Réponse apportée en séance publique le 01/06/2010

M. Jean Boyer. Monsieur le président, madame la ministre, mes chers collègues, constatons ensemble que l'indispensable simplification administrative ne progresse pas. Nous pouvons même très objectivement admettre qu'elle recule, car, nous le savons tous, qui n'avance pas recule.

En effet, une partie de notre administration cherche trop souvent à s'abriter sous des parapluies, lesquels deviennent des obstacles excluant toutes les solutions, même les plus légales. Comme l'on veut trop se couvrir, laver plus blanc que blanc, involontairement, on complique, on rallonge et, surtout, on décourage. Ce découragement est tel aujourd'hui qu'il touche le besoin de répéter, d'écrire, de crier ce constat.

Les décrets d'application dénaturent les lois. Les circulaires rendent souvent ces dernières illisibles. Notre société perd ses valeurs, mais elle perd aussi une force, celle que lui donneraient sa simplicité administrative, son bon sens, son réalisme.

Pour être efficaces et bien suivies, les directives doivent être claires. Or, les millefeuilles administratifs d'hier se démultiplient et deviennent aujourd'hui autant de constitutions spécifiques.

Les gouvernements se succèdent et, avec eux, les déclarations de circonstance. Néanmoins, madame la ministre, veut-on vraiment réformer pour simplifier ?

Les chemins de la simplification débouchent trop souvent sur des sentiers à débroussailler, sans aucun résultat à la clé.
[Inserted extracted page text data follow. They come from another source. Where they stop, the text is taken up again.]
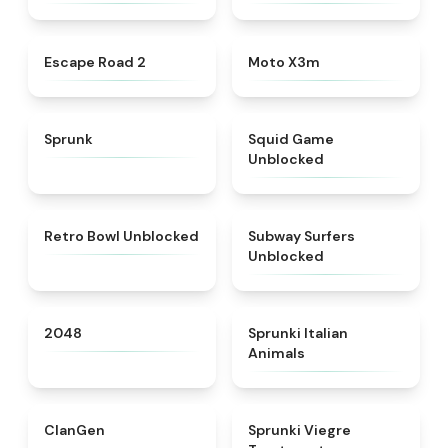
★
4.6
★
4.9
Escape Road 2
Moto X3m
★
4.5
★
4.4
Sprunk
Squid Game
Unblocked
★
4.9
★
4.4
Retro Bowl Unblocked
Subway Surfers
Unblocked
★
4.8
★
4.7
2048
Sprunki Italian
Animals
★
4.3
★
4.4
ClanGen
Sprunki Viegre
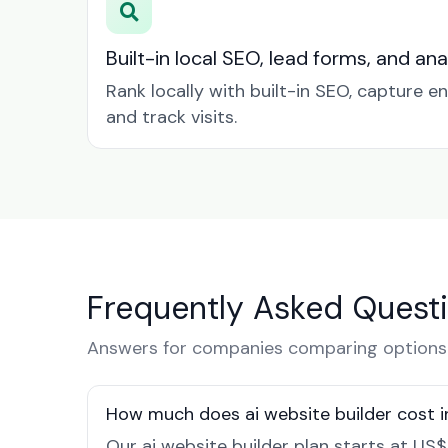
Built-in local SEO, lead forms, and ana
Rank locally with built-in SEO, capture en
and track visits.
Frequently Asked Quest
Answers for companies comparing options 
How much does ai website builder cost i
Our ai website builder plan starts at US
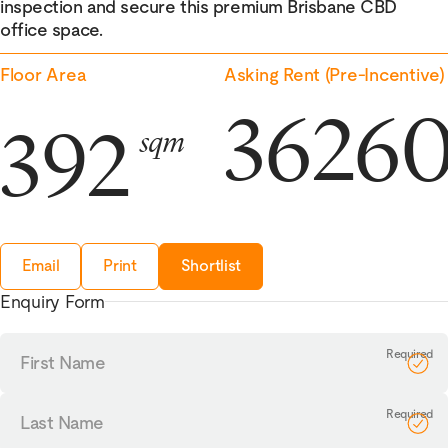
inspection and secure this premium Brisbane CBD
office space.
Floor Area
Asking Rent (Pre-Incentive)
3626
392
sqm
Email
Print
Shortlist
Enquiry Form
First
Name
Last
Name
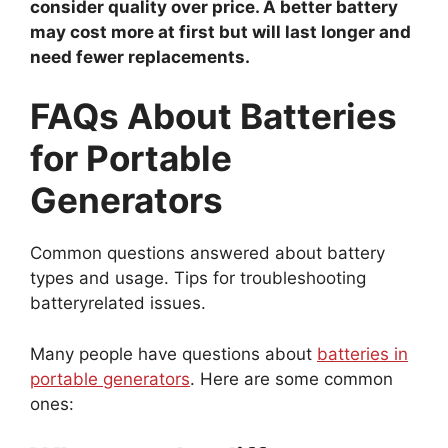
consider quality over price. A better battery
may cost more at first but will last longer and
need fewer replacements.
FAQs About Batteries
for Portable
Generators
Common questions answered about battery
types and usage. Tips for troubleshooting
batteryrelated issues.
Many people have questions about
batteries in
portable generators
. Here are some common
ones:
Le contexte économique est difficile, voire très difficile, et les solutions sont rares. C'est la loi du plus fort, celle de la jungle. Dans le domaine administratif, ne sommes-nous pas face à une forêt équatoriale, une véritable jungle administrative ?

Reconnaissons que nous aussi, parlementaires, devons accomplir un effort en ce sens. Soyons certains que tous les Français, qui sont souvent déroutés, seraient unanimes à approuver cette nouvelle feuille de route.

Pour terminer, madame la ministre, je ne ferai qu'évoquer le problème des retards, remarquant simplement que les décrets successifs se contrarient parfois, l'un n'étant pas encore né tandis que l'autre est embryonnaire.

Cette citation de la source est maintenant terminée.